The Making of Rodin, Tate Modern. Rodin A Work in Progress
It’s worth starting with the tale about the making of ‘The Burgers of Calais’ one of Rodin’s most famous and dramatic works. Apparently, the figures were first modelled naked and then fabric tunics were dipped in plaster and draped over so that the withered bodies could clearly be seen beneath.
The feet and hands, possibly too large but maybe emphasising the hopelessness and vulnerability of their fate at the hands of England’s Edward III.

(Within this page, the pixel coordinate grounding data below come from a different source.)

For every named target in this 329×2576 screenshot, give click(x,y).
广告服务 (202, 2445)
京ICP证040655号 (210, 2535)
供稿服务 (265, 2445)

Extract from Wikipedia: The sculpture commemorates an event during the Hundred Years’ War, when Calais, a French port on the English Channel, surrendered to the English after an eleven-month siege. The city commissioned Rodin to create the sculpture in 1884 and the work was completed in 1889. In 1346, England’s Edward III, after a victory in the Battle of Crécy, laid siege to Calais, while Philip VI of France ordered the city to hold out at all costs. Philip failed to lift the siege, and starvation eventually forced the city to parley for surrender
Rodin’s design, which included all six figures rather than just de Saint Pierre, was controversial. The public felt that it lacked “overtly heroic antique references” which were considered integral to public sculpture. It was not a pyramidal arrangement and contained no allegorical figures. It was intended to be placed at ground level, rather than on a pedestal. The burghers were not presented in a positive image of glory; instead, they display “pain, anguish and fatalism”. To Rodin, this was nevertheless heroic, the heroism of self-sacrifice. Source: Wikipedia.
Rodin A Work in Progress
Rodin worked primarily in the malleable material, clay. This allowed him to make alterations, additions and removals as he wished. From clay to plaster to bronze. Quite a process. After he completed his work in clay, he employed highly skilled assistants to re-sculpt his compositions at larger sizes (including any of his large-scale monuments such as The Thinker), to cast the clay compositions into plaster or bronze, and to carve his marbles. Rodin’s major innovation was to capitalize on such multi-staged processes of 19th century sculpture and their reliance on plaster casting.
The plaster works were of course used as originals for the final stage of bronze casting. Therefore, they are unfinished, hand marks can be discerned, fingerprints spotted, smudges and air bubbles detected. All these things bringing Rodin and his techniques and studio to within inches of the viewer.
This typifies the beauty of this exhibition. You can see and feel Rodin at work.
It’s like looking at an original painting close up. To be able to study the brush strokes, their size, direction, pressure and application. To consider the blends of colour, the complementarities and juxtapositions.
An exhibition really worth making a detour for.